What is needed:
In full and without alteration, output each record given here.

Recorded information:
———
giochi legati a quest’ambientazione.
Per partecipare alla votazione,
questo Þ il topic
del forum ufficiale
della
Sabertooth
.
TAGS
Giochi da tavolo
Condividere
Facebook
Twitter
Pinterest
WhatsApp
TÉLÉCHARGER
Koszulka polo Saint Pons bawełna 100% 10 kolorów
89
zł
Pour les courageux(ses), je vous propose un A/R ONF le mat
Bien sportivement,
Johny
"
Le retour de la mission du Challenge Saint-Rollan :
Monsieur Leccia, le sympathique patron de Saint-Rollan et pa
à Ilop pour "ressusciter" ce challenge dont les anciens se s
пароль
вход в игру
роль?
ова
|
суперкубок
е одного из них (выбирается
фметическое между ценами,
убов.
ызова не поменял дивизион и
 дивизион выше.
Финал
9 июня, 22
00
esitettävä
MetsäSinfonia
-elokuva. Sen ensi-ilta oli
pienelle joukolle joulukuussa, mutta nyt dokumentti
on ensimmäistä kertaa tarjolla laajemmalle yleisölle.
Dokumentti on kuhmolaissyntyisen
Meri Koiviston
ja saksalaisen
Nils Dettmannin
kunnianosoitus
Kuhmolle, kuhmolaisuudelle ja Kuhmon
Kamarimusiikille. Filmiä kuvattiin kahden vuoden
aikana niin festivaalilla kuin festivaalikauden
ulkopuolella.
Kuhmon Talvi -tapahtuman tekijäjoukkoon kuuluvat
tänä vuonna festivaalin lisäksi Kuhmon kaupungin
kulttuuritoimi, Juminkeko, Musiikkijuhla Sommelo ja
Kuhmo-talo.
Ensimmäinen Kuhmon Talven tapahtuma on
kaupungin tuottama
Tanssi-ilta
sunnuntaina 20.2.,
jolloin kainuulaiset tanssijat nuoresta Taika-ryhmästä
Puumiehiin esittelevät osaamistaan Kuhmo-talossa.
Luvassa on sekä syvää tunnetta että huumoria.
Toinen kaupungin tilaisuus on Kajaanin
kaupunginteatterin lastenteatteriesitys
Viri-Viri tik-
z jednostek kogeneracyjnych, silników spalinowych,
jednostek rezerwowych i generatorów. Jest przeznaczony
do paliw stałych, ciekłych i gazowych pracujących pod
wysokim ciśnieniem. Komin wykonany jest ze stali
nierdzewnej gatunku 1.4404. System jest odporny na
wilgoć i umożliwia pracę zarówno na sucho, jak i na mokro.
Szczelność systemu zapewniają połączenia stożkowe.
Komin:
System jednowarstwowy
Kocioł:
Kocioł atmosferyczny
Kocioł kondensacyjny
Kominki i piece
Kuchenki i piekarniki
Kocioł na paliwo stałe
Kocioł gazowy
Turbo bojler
———
Output below:
giochi legati a quest’ambientazione.
Per partecipare alla votazione,
questo Þ il topic
del forum ufficiale
della
Sabertooth
.
TAGS
Giochi da tavolo
Condividere
Facebook
Twitter
Pinterest
WhatsApp
TÉLÉCHARGER
Koszulka polo Saint Pons bawełna 100% 10 kolorów
89
zł
Pour les courageux(ses), je vous propose un A/R ONF le mat
Bien sportivement,
Johny
"
Le retour de la mission du Challenge Saint-Rollan :
Monsieur Leccia, le sympathique patron de Saint-Rollan et pa
à Ilop pour "ressusciter" ce challenge dont les anciens se s
пароль
вход в игру
роль?
ова
|
суперкубок
е одного из них (выбирается
фметическое между ценами,
убов.
ызова не поменял дивизион и
 дивизион выше.
Финал
9 июня, 22
00
esitettävä
MetsäSinfonia
-elokuva. Sen ensi-ilta oli
pienelle joukolle joulukuussa, mutta nyt dokumentti
on ensimmäistä kertaa tarjolla laajemmalle yleisölle.
Dokumentti on kuhmolaissyntyisen
Meri Koiviston
ja saksalaisen
Nils Dettmannin
kunnianosoitus
Kuhmolle, kuhmolaisuudelle ja Kuhmon
Kamarimusiikille. Filmiä kuvattiin kahden vuoden
aikana niin festivaalilla kuin festivaalikauden
ulkopuolella.
Kuhmon Talvi -tapahtuman tekijäjoukkoon kuuluvat
tänä vuonna festivaalin lisäksi Kuhmon kaupungin
kulttuuritoimi, Juminkeko, Musiikkijuhla Sommelo ja
Kuhmo-talo.
Ensimmäinen Kuhmon Talven tapahtuma on
kaupungin tuottama
Tanssi-ilta
sunnuntaina 20.2.,
jolloin kainuulaiset tanssijat nuoresta Taika-ryhmästä
Puumiehiin esittelevät osaamistaan Kuhmo-talossa.
Luvassa on sekä syvää tunnetta että huumoria.
Toinen kaupungin tilaisuus on Kajaanin
kaupunginteatterin lastenteatteriesitys
Viri-Viri tik-
z jednostek kogeneracyjnych, silników spalinowych,
jednostek rezerwowych i generatorów. Jest przeznaczony
do paliw stałych, ciekłych i gazowych pracujących pod
wysokim ciśnieniem. Komin wykonany jest ze stali
nierdzewnej gatunku 1.4404. System jest odporny na
wilgoć i umożliwia pracę zarówno na sucho, jak i na mokro.
Szczelność systemu zapewniają połączenia stożkowe.
Komin:
System jednowarstwowy
Kocioł:
Kocioł atmosferyczny
Kocioł kondensacyjny
Kominki i piece
Kuchenki i piekarniki
Kocioł na paliwo stałe
Kocioł gazowy
Turbo bojler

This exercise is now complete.